Deutsche Gesellschaft für Audiologie e.V.. 26. Jahrestagung der Deutschen Gesellschaft für Audiologie. Aalen, 06.-08.03.2024. Düsseldorf: German Medical Science GMS Publishing House; 2024. Doc123

doi: 10.3205/24dga123, urn:nbn:de:0183-24dga1230

Veröffentlicht: 5. März 2024

© 2024 Todt.
Dieser Artikel ist ein Open-Access-Artikel und steht unter den Lizenzbedingungen der Creative Commons Attribution 4.0 License (Namensnennung). Lizenz-Angaben siehe http://creativecommons.org/licenses/by/4.0/.


Gliederung

Text

Background: In most of the cases intra-labyrinthine schwannoma (ILS) occur in patients with unilateral hearing deterioration or neurofibromatosis typ II (NF II). The pattern of localization of these tumors is various but affects mostly the cochlea. Extirpation of the ILS, if hidden by the cochlea modiolus, is difficult under the aspect of complete removal. Therefore, a tissue removal device (TRD) was designed and tested in temporal bones. Principle of handling of the new device is a pushing and pipe cleaner handling inside the cochlea. The aim of this present study was to describe the first in vivo experience with the newly developed TRD for the removal of cochlear intra-labyrinthine schwannoma.

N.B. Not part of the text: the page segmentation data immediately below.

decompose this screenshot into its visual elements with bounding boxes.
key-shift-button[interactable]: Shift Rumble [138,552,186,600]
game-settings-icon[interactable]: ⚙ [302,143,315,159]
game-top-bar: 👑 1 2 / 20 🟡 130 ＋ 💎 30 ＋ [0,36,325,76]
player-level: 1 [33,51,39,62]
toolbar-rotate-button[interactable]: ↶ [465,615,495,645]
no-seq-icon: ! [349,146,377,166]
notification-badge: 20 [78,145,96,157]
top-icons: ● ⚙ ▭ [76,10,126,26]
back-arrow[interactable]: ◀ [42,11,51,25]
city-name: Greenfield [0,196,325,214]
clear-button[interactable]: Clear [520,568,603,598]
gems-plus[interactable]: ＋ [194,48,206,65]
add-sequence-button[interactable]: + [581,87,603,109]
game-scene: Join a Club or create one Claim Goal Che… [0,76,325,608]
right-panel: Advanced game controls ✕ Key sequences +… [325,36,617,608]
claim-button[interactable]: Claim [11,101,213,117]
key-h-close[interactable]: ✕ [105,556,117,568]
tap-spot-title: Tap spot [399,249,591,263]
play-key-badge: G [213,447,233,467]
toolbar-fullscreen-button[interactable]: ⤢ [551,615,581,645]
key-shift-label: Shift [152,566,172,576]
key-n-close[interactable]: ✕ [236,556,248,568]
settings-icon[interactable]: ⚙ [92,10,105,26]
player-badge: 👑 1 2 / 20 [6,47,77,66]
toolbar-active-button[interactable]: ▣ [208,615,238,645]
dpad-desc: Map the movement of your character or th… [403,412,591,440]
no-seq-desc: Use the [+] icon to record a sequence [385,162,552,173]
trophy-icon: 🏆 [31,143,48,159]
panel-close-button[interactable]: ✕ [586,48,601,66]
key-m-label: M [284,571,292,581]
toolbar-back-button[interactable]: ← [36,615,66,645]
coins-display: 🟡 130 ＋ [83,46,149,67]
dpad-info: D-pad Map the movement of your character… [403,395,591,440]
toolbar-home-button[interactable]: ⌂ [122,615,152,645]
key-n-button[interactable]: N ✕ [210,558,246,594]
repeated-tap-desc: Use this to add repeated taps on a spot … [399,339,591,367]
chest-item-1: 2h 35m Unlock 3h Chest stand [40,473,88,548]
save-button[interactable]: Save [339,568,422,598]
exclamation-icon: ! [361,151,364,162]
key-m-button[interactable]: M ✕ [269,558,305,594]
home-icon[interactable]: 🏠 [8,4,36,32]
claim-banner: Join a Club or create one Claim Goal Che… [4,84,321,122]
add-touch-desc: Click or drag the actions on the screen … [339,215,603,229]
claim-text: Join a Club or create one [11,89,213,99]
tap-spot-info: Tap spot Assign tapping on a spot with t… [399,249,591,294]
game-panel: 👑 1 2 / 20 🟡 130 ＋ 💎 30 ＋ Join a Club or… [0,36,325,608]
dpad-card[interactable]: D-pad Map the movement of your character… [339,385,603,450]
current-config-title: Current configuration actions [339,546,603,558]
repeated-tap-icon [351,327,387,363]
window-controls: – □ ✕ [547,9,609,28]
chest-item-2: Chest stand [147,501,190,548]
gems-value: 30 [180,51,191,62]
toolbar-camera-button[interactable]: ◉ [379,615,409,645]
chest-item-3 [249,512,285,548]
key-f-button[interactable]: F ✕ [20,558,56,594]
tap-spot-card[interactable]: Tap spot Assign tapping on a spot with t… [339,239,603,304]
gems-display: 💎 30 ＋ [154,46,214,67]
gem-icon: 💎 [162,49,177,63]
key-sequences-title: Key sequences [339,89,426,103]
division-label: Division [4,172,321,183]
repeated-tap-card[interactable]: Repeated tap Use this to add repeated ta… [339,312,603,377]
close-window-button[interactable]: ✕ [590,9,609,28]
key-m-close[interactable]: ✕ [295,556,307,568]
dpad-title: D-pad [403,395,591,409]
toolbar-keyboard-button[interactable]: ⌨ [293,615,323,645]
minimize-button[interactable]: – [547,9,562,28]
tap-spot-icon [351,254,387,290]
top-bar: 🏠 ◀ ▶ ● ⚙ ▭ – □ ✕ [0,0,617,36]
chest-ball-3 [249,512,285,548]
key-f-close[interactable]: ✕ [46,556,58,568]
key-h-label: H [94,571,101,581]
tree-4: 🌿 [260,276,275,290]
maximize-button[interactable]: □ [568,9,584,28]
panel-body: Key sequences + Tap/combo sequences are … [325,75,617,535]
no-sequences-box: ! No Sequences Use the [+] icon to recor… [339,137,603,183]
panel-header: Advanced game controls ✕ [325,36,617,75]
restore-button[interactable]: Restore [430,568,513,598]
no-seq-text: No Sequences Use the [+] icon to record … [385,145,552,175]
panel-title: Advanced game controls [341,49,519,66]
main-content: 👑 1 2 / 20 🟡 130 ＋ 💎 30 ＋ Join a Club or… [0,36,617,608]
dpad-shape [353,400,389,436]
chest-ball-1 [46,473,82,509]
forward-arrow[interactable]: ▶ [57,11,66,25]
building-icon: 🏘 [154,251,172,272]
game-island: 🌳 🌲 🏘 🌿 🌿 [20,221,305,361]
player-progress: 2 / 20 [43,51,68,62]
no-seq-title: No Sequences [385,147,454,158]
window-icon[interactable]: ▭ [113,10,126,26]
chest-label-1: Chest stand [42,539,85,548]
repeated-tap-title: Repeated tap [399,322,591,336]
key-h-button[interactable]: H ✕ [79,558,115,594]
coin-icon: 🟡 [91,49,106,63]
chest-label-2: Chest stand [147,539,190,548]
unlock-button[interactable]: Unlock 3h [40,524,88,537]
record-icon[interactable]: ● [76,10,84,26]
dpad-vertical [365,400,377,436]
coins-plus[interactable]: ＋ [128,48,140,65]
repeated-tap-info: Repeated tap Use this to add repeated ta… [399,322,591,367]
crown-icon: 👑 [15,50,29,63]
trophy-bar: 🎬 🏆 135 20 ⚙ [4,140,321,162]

Methods: In three patients the TRD was used for the tumor removal of ILS. In one patient with a cochlear schwannoma in a combination with a cochlea implantation and in one patient with suffering from NF II a cochlear schwannoma was removed with the TRD. The access was performed about a posterior tympanotomy, enlarged round window approach and an additional second turn access. The device was inserted and extracted gradually from the second turn access until the rings were visible in the second turn access. By a pushing and pipe cleaner handling the tumors were removed. An MRI control was performed on the day postoperatively with a T1 GAD sequence.

Results: Tumor removal with the TRD was performed in a 15 min procedure. MRI control confirmed a complete removal on the postoperative day in both cases.

Conclusion: In vivo handling of the device confirmed a straight forward handling for tumor removal. MRI scanning showed a complete removal of the tumor by the TRD.